現場から

高騰する食材費 調理現場に悲鳴

2025年1月1日

民医連道央事業協同組合 給食事業部
手稲セントラルキッチン 岡 千陽さん

民医連道央事業協同組合 給食事業部
手稲セントラルキッチン 岡 千陽さん

治療に欠かせない入院給食が物価高騰のあおりを受けています

 ウクライナでの戦争や円安などの国際情勢の影響により、2022年頃から物価が高騰しています。セントラルキッチンとして、道央圏の医療機関や介護事業所に1日約5千食の食事を提供している民医連道央事業協同組合給食事業部(道央事業協)でも食材費値上げの影響が直撃し、その対応に苦慮しています。手稲セントラルキッチンの岡千陽さんが報告します。

 

 食材費の高騰は、調理の現場にも深刻な影響が出ています。帝国データバンクによると、2025年も「値上げラッシュ」再燃の見通しと報道されています。


 欠かすことのできない主食「米」の値上げはとくに深刻です。今年4月から、米の価格がかつてないほど高騰しました。秋には品不足になり、新米が流通しても昨年の2倍の価格になっています。米業者は、来年以降も値上げが続くと予測しています。

 高騰している最大の要因は、米の供給量が少なかったことです。政府がおこなってきた「減反政策」により、農家の平均所得が減り続けました。農家は時給にするとわずか10円といわれています。これでは農業を継ぐ人材がいなくなり、需給の安定化は保てません。


 こうした状況によって、毎月の給食材料費は予算の超過が続き、経営を圧迫しています。私たちが作っている入院給食は、医師の指示に基づき、良好な栄養状態を維持・改善することにより、疾病の治療に貢献することを目的に調整しています。

 高齢者施設に提供している食事は、厚生労働省が示している基準に沿って、低栄養状態やフレイル予防を視野に入れて献立を作成しています。そのため食材が値上がりしても、提供する量を減らしたり、高い食材を使用しないといった対応ができません。

 今、委託・直営といった運営形態を問わず、給食部門は赤字で、現場の管理栄養士は経営と給食の質の維持の狭間で大変な苦慮を強いられています。美味しくて栄養のある食事を提供し続けることが限界にきています。

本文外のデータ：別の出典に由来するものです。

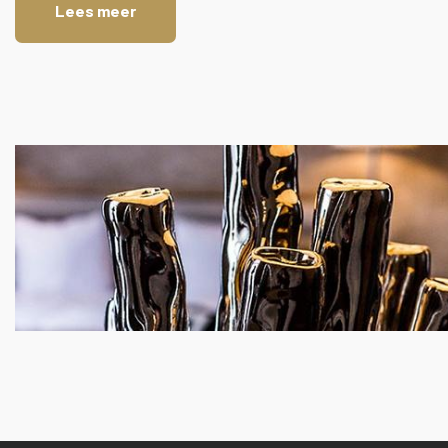
Lees meer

 値上げ分の食材費を、病院・介護事業所に転嫁できるかといえば、そうもいきません。病院が診療報酬で受け取る入院時食事療養費は1449年から30年間も据え置かれています。給食提供単価を上げれば病院・介護事業所の経営悪化につながります。


 こうした中、私たちは2022年と2023年に「物価高騰に対し、30年間据え置かれている食事療養費の引き上げを患者の負担なしに国に求める」要望書を北海道知事に提出し、道と交渉しています。

 さらに、日本病院会や日本医療法人協会などと一緒に日本栄養士会・日本医療福祉セントラルキッチン協会として賛同し、『病院給食の質を維持するため入院時食事療養費を適正な額に改正するよう政府に求めます』とポスターを掲示し、厚生労働省にも要望書を提出するなど、幅広い団体と運動を広げています。

 国は昨年の6月から、入院時の食事療養の患者負担を一食につき30円引き上げました。しかし、国の負担は据え置かれ、国民だけに負担を押し付けるものです。


 財源不足を理由に国民に負担を押し付けておきながら、2024年度の軍事費は過去最高の8兆9千億円となっています。私たち給食事業部は、幅広い団体や共同組織のみなさんと協力しながら、安心・安全な食事を患者・利用者さんの負担ではなく、「国の責任」で果たさせるとりくみをすすめていきます。国の農業政策にも注目し、全日本民医連とともに、国や自治体へ向けての要求運動などにもとりくむことにしています。